In “Blue Ocean Strategy,” Kim and Mauborgne use the example of the U.S. wine industry in the 1990s, identifying factors such as price, above-the-line (mass media) marketing, and aging quality as established buying criteria.
These factors are often arranged in a perceived order of importance and are always positioned on the strategy canvas’s horizontal axis.
The y or vertical axis represents performance or degree. Thus a high priced wine would have a dot high on this axis above “Price” while a budget wine would be relatively low on the vertical axis. A company or industry segment that invested a lot in marketing would, likewise, be high on the vertical axis.
Points positioned on the vertical axis are not supposed to be guesses. Rather where they are located should be related to marketing data, focus group results, or similar information.
The resulting graph shows the position of businesses or segments in the current marketplace — for example, premium wines versus budget wines.
Using this information, a business should next employ what Mauborgne and Kim call “the Eliminate-Reduce-Raise-Create grid.” This grid encourages business leaders to eliminate some of the buying factors, reduce some, raise others, and even create new ones to find a viable blue ocean market.
Thus “Blue Ocean Strategy” can help businesses identify market opportunities. But the strategy canvas can be misused — in a good way — to identify brand characteristics, resolve tactical conflicts, and help a business see itself from a customer’s perspective.
I’ll address those misuses in this post.
1. Identify Brand Characteristics
This first misuse comes in handy in the following scenario. Say you are in charge of marketing or brand strategy for a privately held, successful business that has been guided by a strong, charismatic leader or founder.
Ecommerce and marketing consultants or newly hired directors of marketing often find themselves in this position. The company’s brand and marketing strategy are embodied in its leader, and they may be hard to articulate. This leader may be focused on tactics rather than strategy. So it is difficult to know how she wants to position the company. Here is the solution.
- Describe in basic terms, the strategy canvas and how it can identify priorities.
- Ask the charismatic leader to describe the industry’s customer buying criteria.
- Ask the leader to draw a strategy canvas for her business based on those buying criteria. This is the current state.
- Next, have the leader draw strategy canvases for five competitors.
- Finally, ask the leader to draw a canvas that shows where she would like the business to be. This is the desired state.
Now compare the “current state” and “desired state.” In so doing, you will have identified which brand characteristics are most important to that leader.

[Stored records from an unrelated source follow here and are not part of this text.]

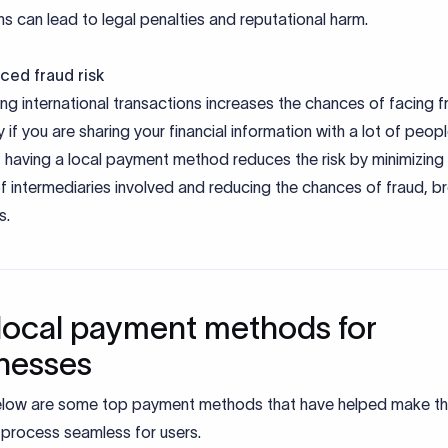
ns can lead to legal penalties and reputational harm.
ced fraud risk
g international transactions increases the chances of facing f
y if you are sharing your financial information with a lot of peopl
 having a local payment method reduces the risk by minimizing
 intermediaries involved and reducing the chances of fraud, b
s.
local payment methods for
nesses
elow are some top payment methods that have helped make t
process seamless for users.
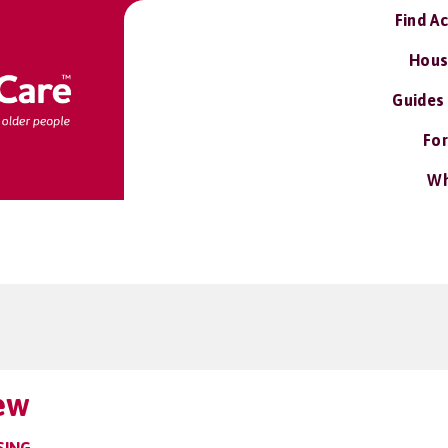
Find A
Hous
Guides
For
Wh
ew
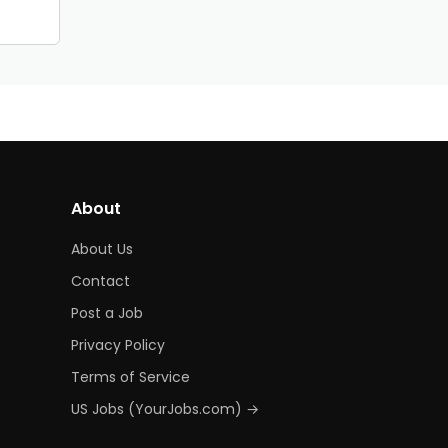
About
About Us
Contact
Post a Job
Privacy Policy
Terms of Service
US Jobs (YourJobs.com) →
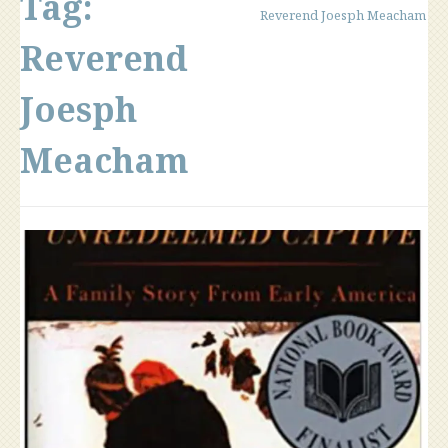
Tag:
Reverend Joesph Meacham
Reverend
Joesph
Meacham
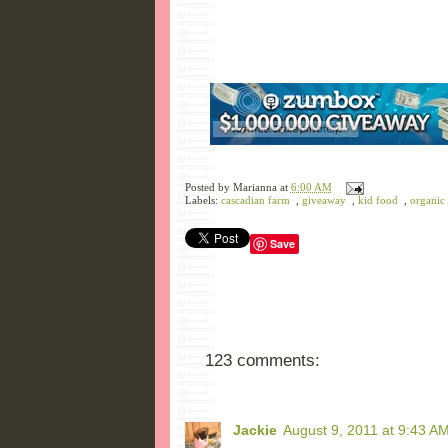
Posted by
Marianna
at
6:00 AM
Labels:
cascadian farm
,
giveaway
,
kid food
,
organic
Save
123 comments:
Jackie
August 9, 2011 at 9:43 A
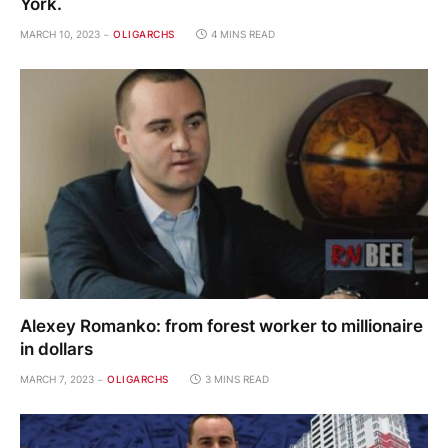
York.
MARCH 10, 2023
OLIGARCHS
4 MINS READ
Alexey Romanko: from forest worker to millionaire
in dollars
MARCH 7, 2023
OLIGARCHS
3 MINS READ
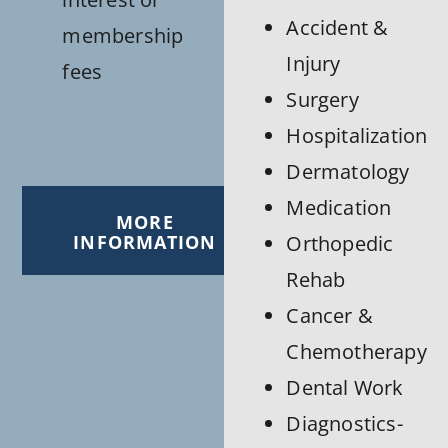
Accident &
membership
Injury
fees
Surgery
Hospitalization
Dermatology
Medication
MORE
INFORMATION
Orthopedic
Rehab
Cancer &
Chemotherapy
Dental Work
Diagnostics-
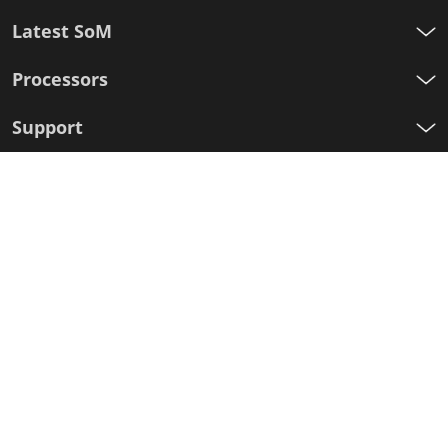
Latest SoM
Processors
Support
Sign up for our newsletter
First
Name
Last
Name
E-
mail
I agree to the Variscite
Privacy Policy
Sign Up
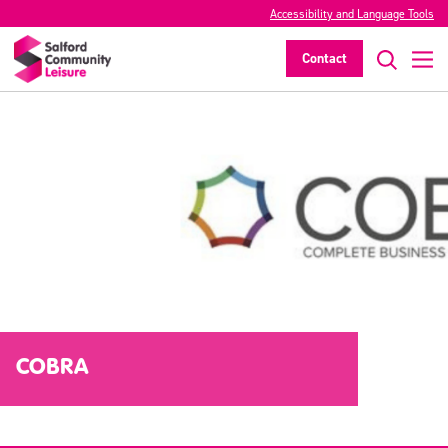
Accessibility and Language Tools
Contact
COBRA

2. Resolve Internal Conflicts
Imagine you are on the logistics team at a mid-market ecommerce business. You and your peers are arguing over the specifics of selecting and implementing a new pick-and-pull system. Some of your colleagues prefer a “this is how we have always done it” approach.
You need to transform this argument into a constructive conversation about capabilities. To achieve your end, you can misuse a strategy canvas.
- Define the services your department’s customers — internal and external — want. These are the factors on the x-axis.
- Next, plot each pick-and-pull option on the canvas based on your team’s collective expertise, discussing how each option performs relative to a given factor.
- Use the resulting canvas to identify which option is best.
The act of discussing and ranking the services you need with objective data can defuse the conflict.
3. Customers’ Perspective
The president of a multichannel merchant with physical retail stores, a growing online shop, and robust commercial sales decided to celebrate the company’s upcoming 60th anniversary. He wanted to divert a significant portion of the company’s marketing budget for the year to pay for special 60th-anniversary promotions.
This retailer’s marketing team believed it was a bad idea to take money from ongoing high-performing programs to pay for 60th swag and anniversary events.
To convince the company president, the marketing team conducted a few focus groups and surveys. Customers were asked to develop a strategy canvas to represent the retailer and its competitors. The process went something like this.
- Ask customers to define their buying criteria. If they don’t include something like “the company’s history,” encourage them to do so.
- Then have them draw a strategy canvas where the vertical axis represents the importance of each factor.
Compared to price, customer service, inventory selection, and location, a 60th anniversary was unimportant from the customers’ perspective. The strategy canvas proved it.